Location: 368A Heady Hall
Description: Benjamin Leard (Cornell University) "Consumer Heterogeneity and the Energy Paradox"
Abstract: This paper presents an analysis of the energy paradox (the idea that consumers undervalue cost savings from investments in energy efficiency with a focus on how consumers vary in their preferences for energy cost savings. By formulating a mixed logit discrete choice model of new vehicle demand that accounts for unobserved product characteristics, I estimate the distribution of household willingness-to-pay (WTP) for reducing gasoline costs by one dollar. While I find that the average household puts equal weight on vehicle price and fuel cost, I find significant heterogeneity in WTP where a nontrivial fraction of households appear to be inattentive to fuel cost differences. Encouraging these households to fully value fuel costs generates welfare gains that are on the same order of magnitude as the cost of increasing fuel economy standards.
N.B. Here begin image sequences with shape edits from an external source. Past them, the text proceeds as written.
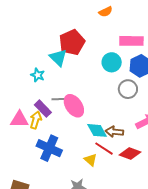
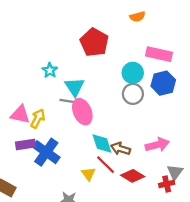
red pentagon: (72, 42) -> (94, 42), turned -30
cyan triangle: (58, 58) -> (75, 87), moved
gray circle: (128, 89) -> (133, 94), moved
purple rectangle: (43, 109) -> (26, 145), moved, turned -66

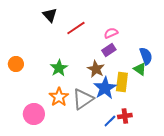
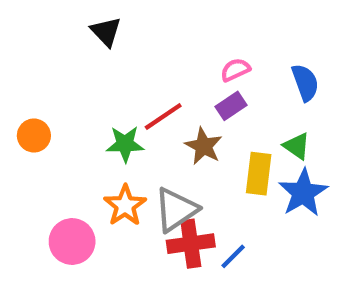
red line: (76, 28) -> (163, 116), moved
blue semicircle: (146, 56) -> (305, 83), moved
green star: (59, 68) -> (125, 144), turned 30
blue star: (105, 88) -> (303, 193), moved
red cross: (125, 116) -> (191, 244), moved, size x1.5

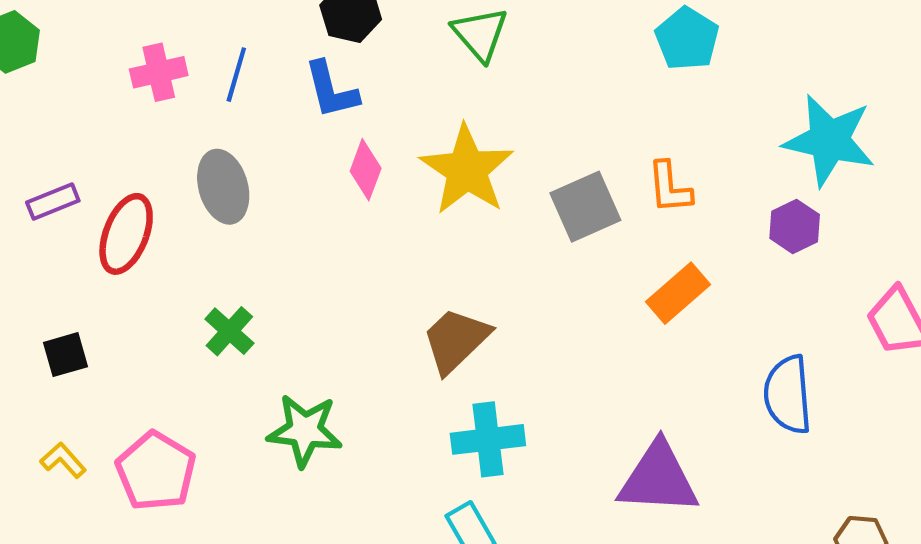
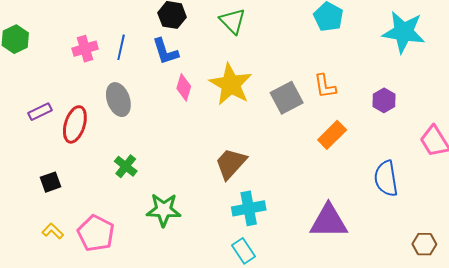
cyan star: (829, 140) -> (404, 32), moved

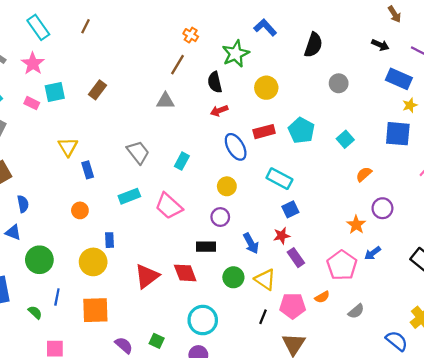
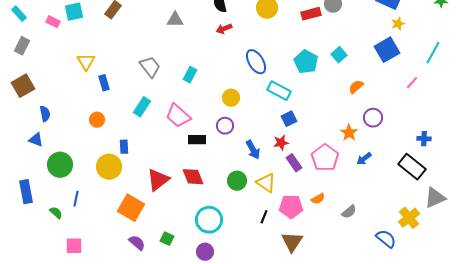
cyan pentagon: (301, 130) -> (306, 62), moved
red rectangle: (264, 132) -> (311, 14), moved
blue square: (398, 134) -> (387, 50), turned -35
blue ellipse: (236, 147) -> (256, 62), moved
cyan rectangle: (129, 196) -> (142, 107), turned -36
black rectangle: (206, 247) -> (197, 140), moved
pink pentagon: (342, 265) -> (325, 158), moved
orange square: (95, 310) -> (131, 208), moved, turned 32

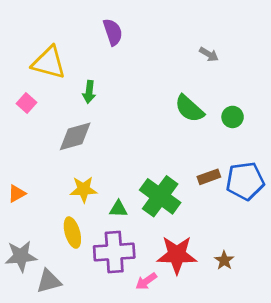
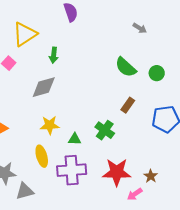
yellow triangle: (49, 63) -> (25, 34), turned -48
brown rectangle: (209, 177) -> (128, 105), moved, turned -35
green cross: (160, 196) -> (105, 130), size x0.7
pink arrow: (146, 281) -> (135, 194), moved

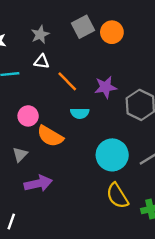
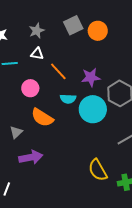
pink circle: (28, 116) -> (30, 88), moved
cyan circle: (112, 155) -> (93, 109), moved

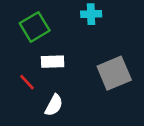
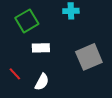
red line: (27, 82) -> (15, 74), moved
By calibrating a simple model of the new vehicle market, I find, however, that existing policies for increasing fuel economy fall short of realizing these gains because the policies influence the purchase decisions of all households, including those that fully or overvalue fuel costs. I also find tremendous variation in the ability of existing policies to preferentially encourage households that undervalue fuel costs to buy more fuel efficient vehicles, which highlights the importance of understanding and evaluating how energy efficiency programs target different consumer types.